Lebanese families exhume loved ones for burial after cease-fire
Temporary graves in Tyre were marked with red numbers on wooden boards. As the cease-fire held, families exhumed loved ones for a second burial in ancestral cemeteries.

In Tyre, 2-metre-wide ditches held the dead through the fighting, and simple red numbers painted on wooden boards were the only markers left for families searching for their loved ones. When the cease-fire brought a fragile calm to south Lebanon, those same families returned to open temporary graves, exhume caskets and carry the dead to burial places that had been unreachable for weeks.

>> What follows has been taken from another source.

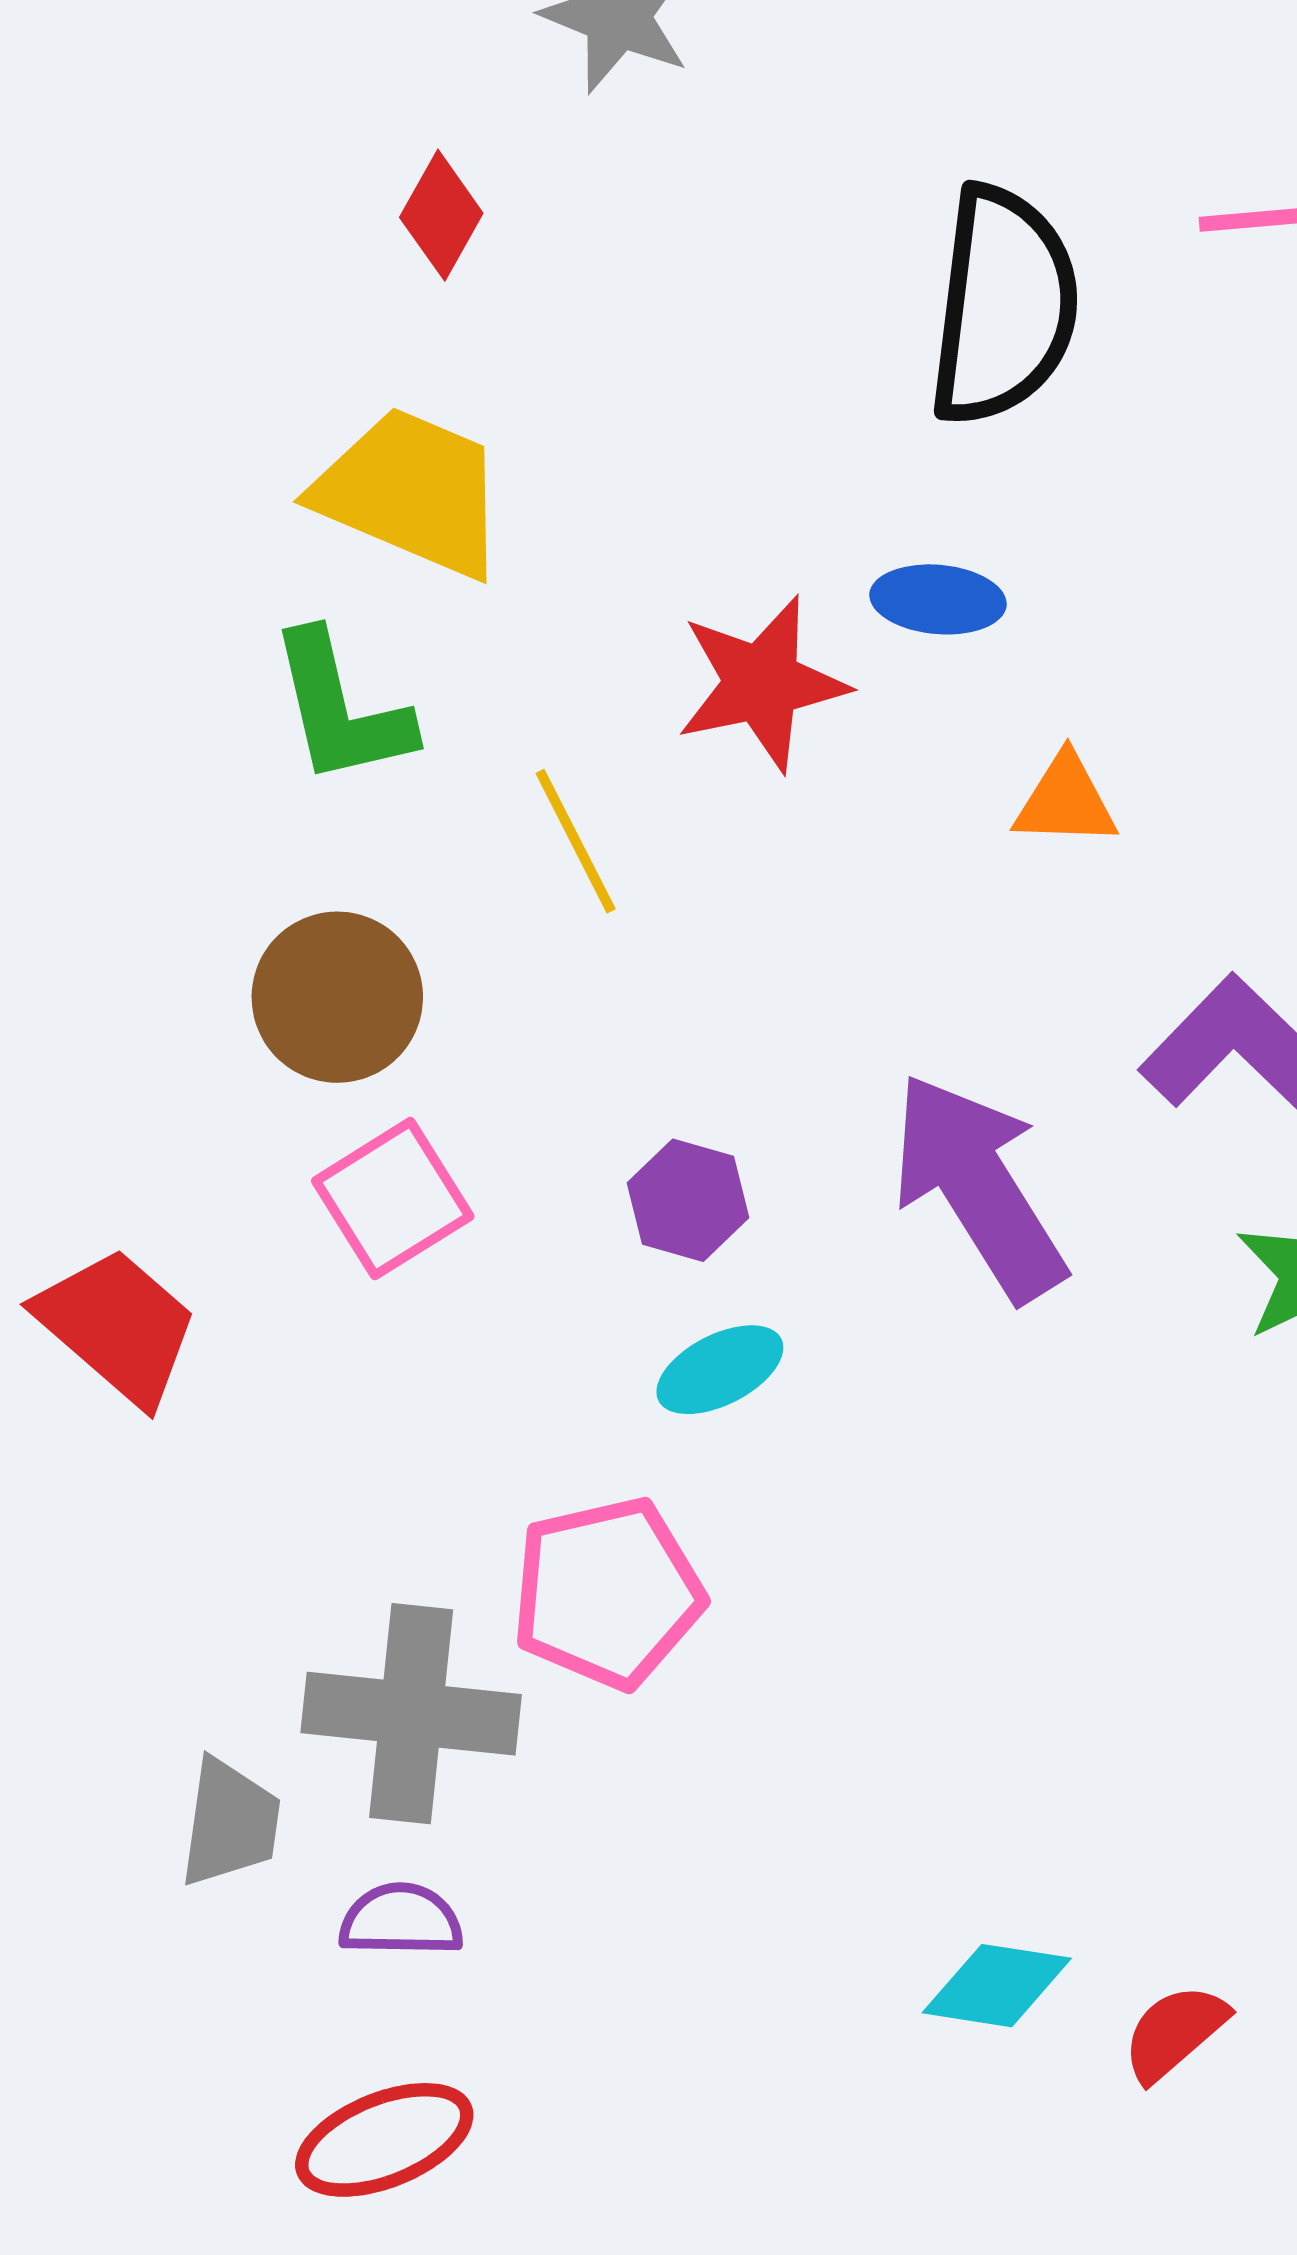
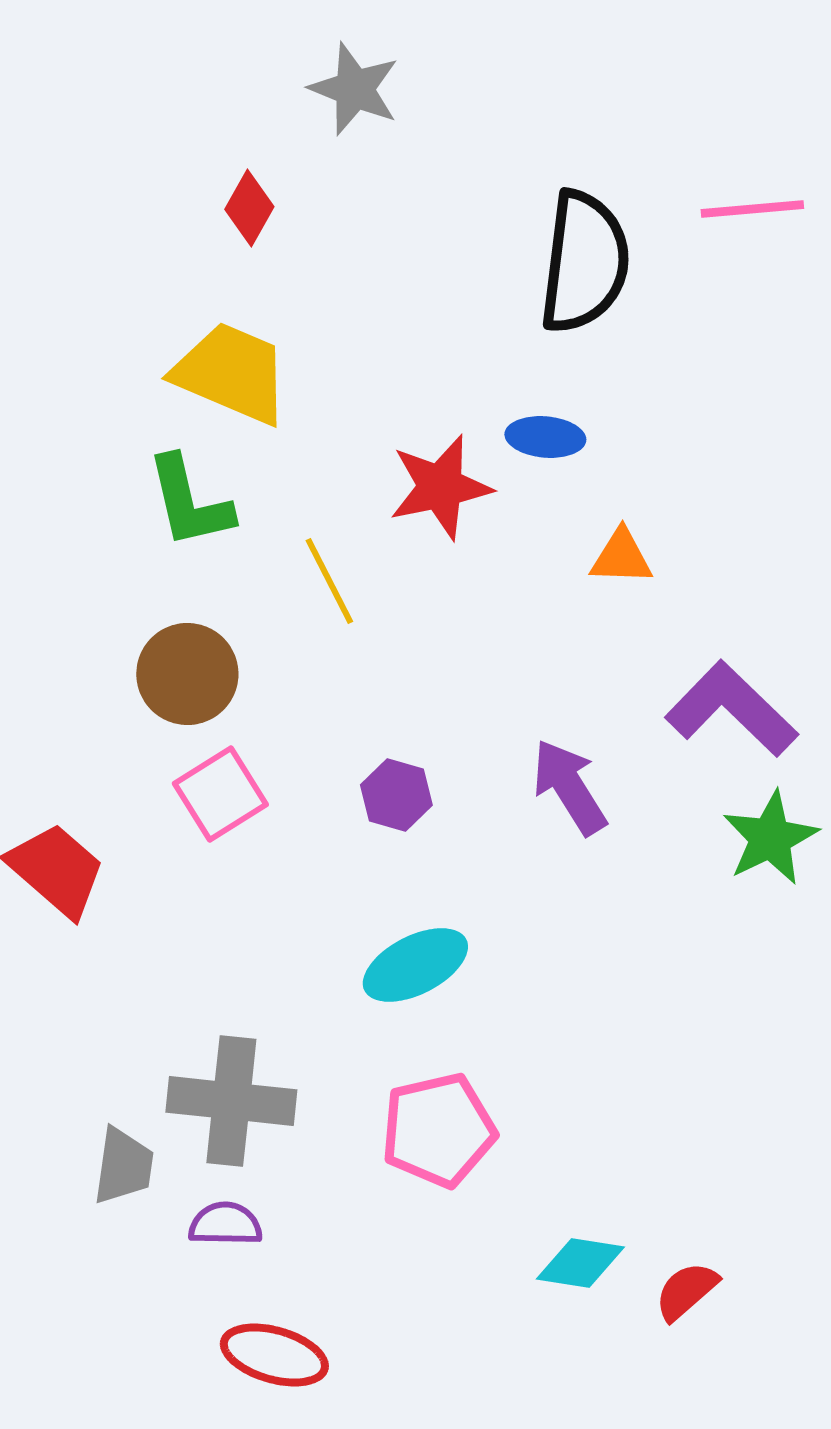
purple arrow: (978, 1187) -> (569, 787), size x0.7
cyan ellipse: (720, 1370) -> (415, 965), moved, size x1.4
pink pentagon: (607, 1593) -> (438, 1130), moved
red ellipse: (384, 2140) -> (274, 1355), moved, turned 38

The scene exposed the human cost of a war that had already scattered communities across the south. Fighting and evacuation orders had made village cemeteries impossible to reach, so burials were pushed farther north into makeshift graveyards. In Tyre, the dead were laid to rest in temporary plots because the alternative was leaving bodies unburied while airstrikes and displacement cut off access to ancestral land.

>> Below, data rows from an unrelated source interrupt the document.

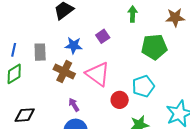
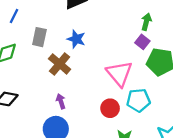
purple square: (103, 36) -> (142, 42), moved, turned -32
blue line: (14, 50) -> (14, 16), moved
pink triangle: (98, 74) -> (119, 74), moved

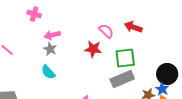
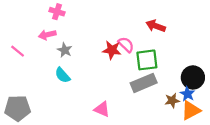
pink cross: (34, 14) -> (57, 12), moved
pink semicircle: (106, 31) -> (126, 45), moved
pink arrow: (52, 35) -> (47, 35), moved

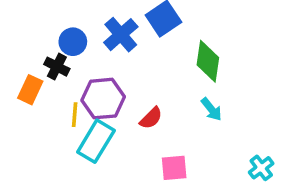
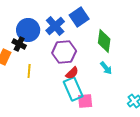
blue circle: (73, 42) -> (28, 30), size x1.5
purple hexagon: (103, 99) -> (64, 52), moved
cyan rectangle: (96, 141) -> (73, 89), moved, turned -55

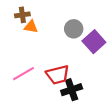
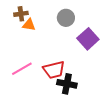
gray circle: (74, 29) -> (66, 18), moved
black cross: (72, 90) -> (67, 84), turned 30

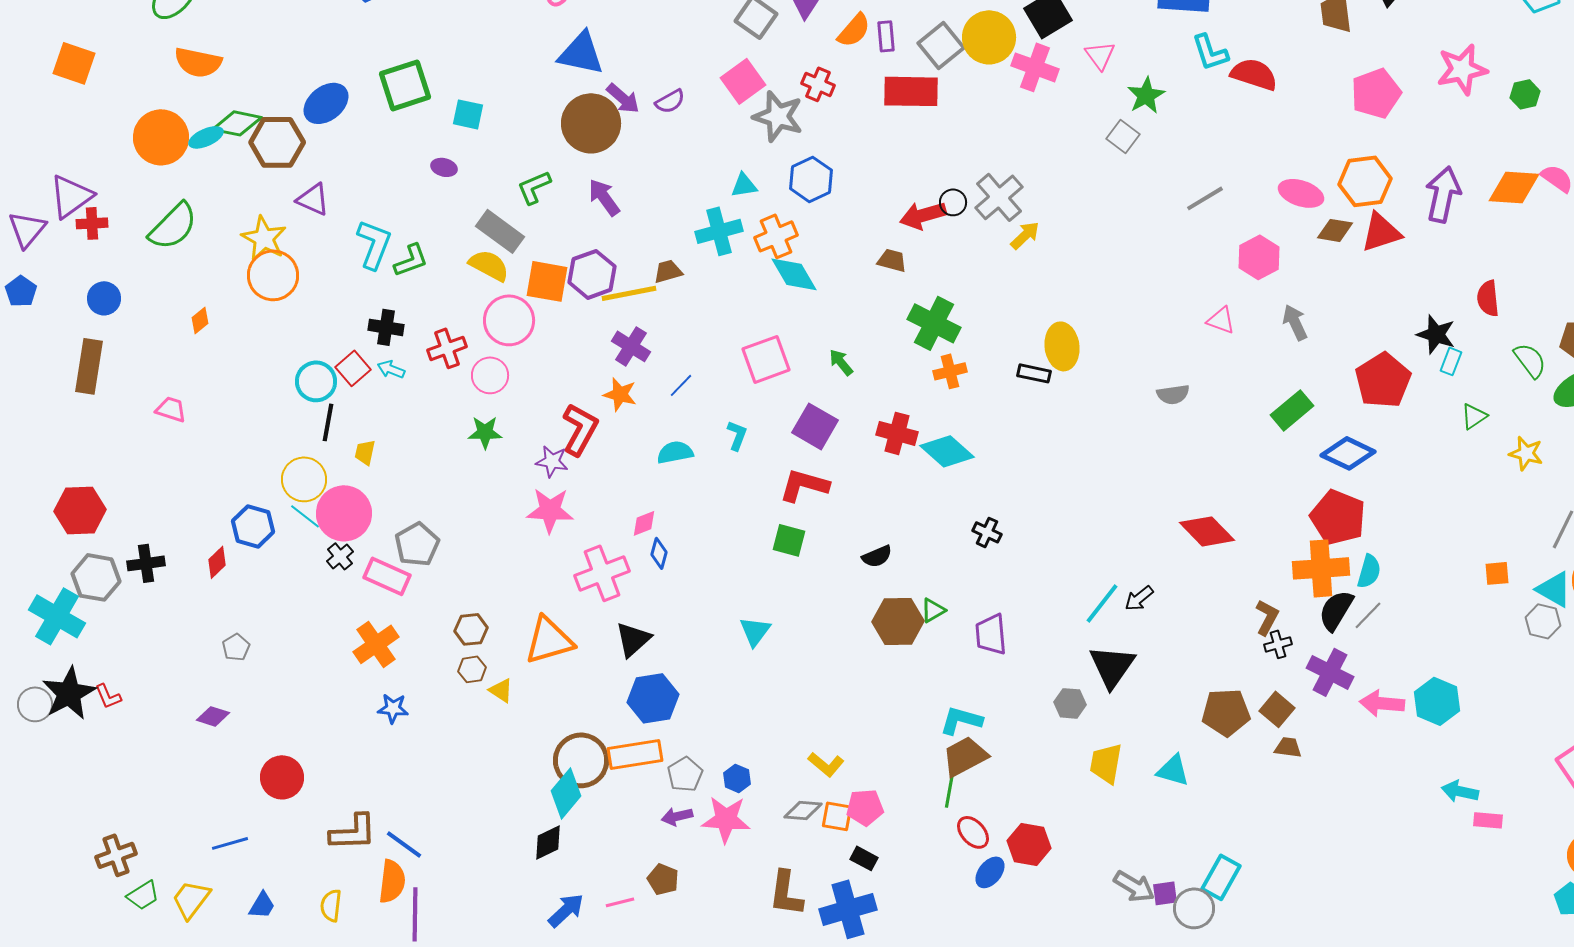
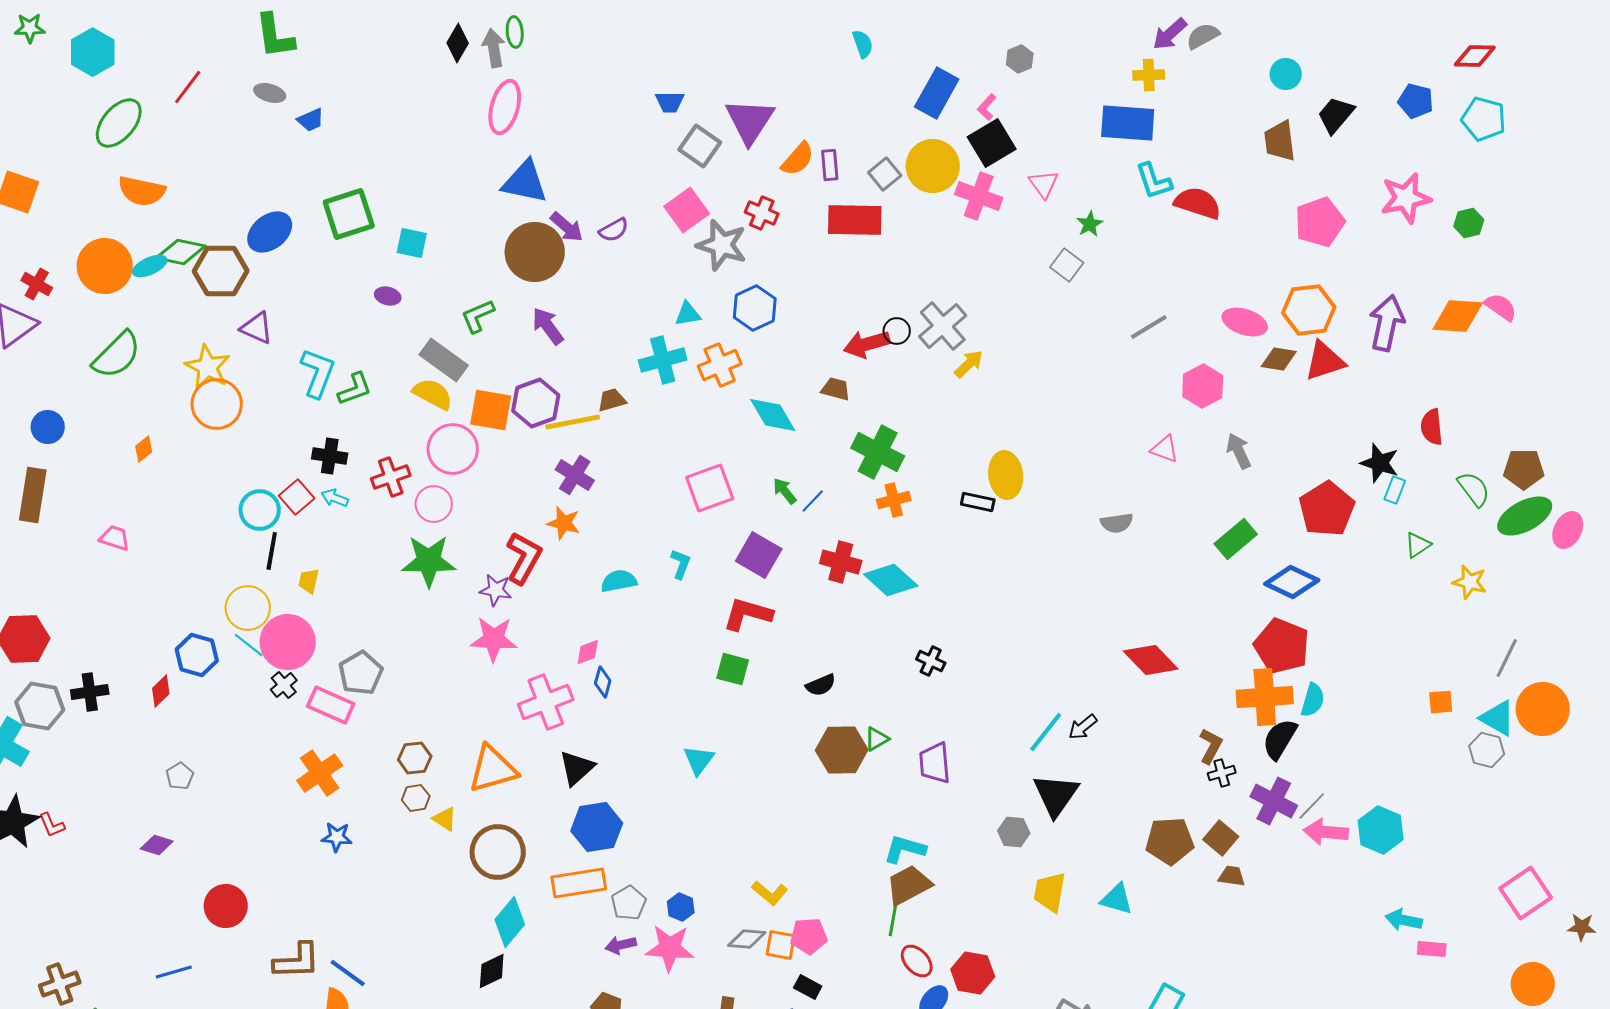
gray square: (941, 45) -> (885, 174), size x0.7
green star: (1146, 95) -> (1090, 224), size x0.7
red cross: (92, 223) -> (37, 284), moved, turned 32
cyan diamond: (794, 274) -> (773, 415), moved
blue line: (681, 385) -> (813, 501), moved
green star: (485, 432) -> (429, 561), size x1.6
gray line: (1368, 615) -> (1312, 806), moved
brown circle: (581, 760) -> (498, 852), moved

Rabih Koubaissi remained in Tyre to supervise the burials despite Israeli orders to leave and the bombardment around the city. He said war had broken every step of the burial process and forced families to bury their loved ones twice: once in a temporary grave, then again when the truce made it possible to return. For many, the first burial brought only limited peace of mind, because it was always understood as provisional.

Islamic burial practice normally calls for a body to be washed, wrapped in a white shroud and placed directly in the ground. War changed that. In exceptional cases, families and clerics used a casket-based rite known as wadiaa, which allowed the casket, not the body, to be exhumed later. That exception became essential in the south, where temporary graves had to serve as stand-ins for the family cemetery.

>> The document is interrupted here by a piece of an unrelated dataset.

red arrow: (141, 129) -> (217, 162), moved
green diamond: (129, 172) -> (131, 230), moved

Even with the cease-fire in place, uncertainty lingered over how long the dead would remain in these makeshift resting places. Some Lebanese feared they could wait months or years before they were able to rebury relatives in ancestral cemeteries if Israeli control south of the Litani River endured. For grieving families, the truce made visible what the fighting had delayed: the unfinished business of burial, identification and mourning.